**Information**:

___

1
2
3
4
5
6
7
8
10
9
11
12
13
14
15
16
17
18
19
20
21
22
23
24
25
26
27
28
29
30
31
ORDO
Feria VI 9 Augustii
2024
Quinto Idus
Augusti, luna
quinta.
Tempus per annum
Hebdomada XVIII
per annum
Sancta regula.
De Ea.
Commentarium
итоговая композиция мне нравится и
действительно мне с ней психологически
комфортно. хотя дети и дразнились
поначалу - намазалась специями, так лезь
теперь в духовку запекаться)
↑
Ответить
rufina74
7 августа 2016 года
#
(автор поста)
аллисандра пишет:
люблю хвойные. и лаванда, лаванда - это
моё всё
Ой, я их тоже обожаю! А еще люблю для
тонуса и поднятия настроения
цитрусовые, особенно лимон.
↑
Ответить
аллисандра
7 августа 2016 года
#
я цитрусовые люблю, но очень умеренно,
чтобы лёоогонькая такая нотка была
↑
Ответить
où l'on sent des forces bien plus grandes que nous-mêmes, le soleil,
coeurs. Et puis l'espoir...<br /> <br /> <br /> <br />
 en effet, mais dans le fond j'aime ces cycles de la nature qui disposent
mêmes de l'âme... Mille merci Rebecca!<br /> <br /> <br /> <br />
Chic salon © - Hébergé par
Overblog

___

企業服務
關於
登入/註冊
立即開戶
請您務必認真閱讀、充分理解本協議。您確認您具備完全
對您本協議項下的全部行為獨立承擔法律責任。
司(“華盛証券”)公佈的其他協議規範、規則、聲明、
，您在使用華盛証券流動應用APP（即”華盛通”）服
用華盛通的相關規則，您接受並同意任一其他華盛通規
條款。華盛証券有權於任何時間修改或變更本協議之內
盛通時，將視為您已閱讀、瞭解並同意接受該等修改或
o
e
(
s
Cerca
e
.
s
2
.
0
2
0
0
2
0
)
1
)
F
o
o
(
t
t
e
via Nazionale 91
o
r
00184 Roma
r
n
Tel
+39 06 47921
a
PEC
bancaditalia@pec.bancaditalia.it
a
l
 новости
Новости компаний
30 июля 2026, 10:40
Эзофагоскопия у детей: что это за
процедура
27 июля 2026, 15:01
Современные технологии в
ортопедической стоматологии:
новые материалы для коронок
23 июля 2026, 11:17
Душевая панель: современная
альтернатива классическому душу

___

**What to produce**:
Where the listing above has a line with "Душевая панель: современная", start there, and output every line exactly through the line with "альтернатива классическому душу", which is also included.

**Answer to this exercise**:
Душевая панель: современная
альтернатива классическому душу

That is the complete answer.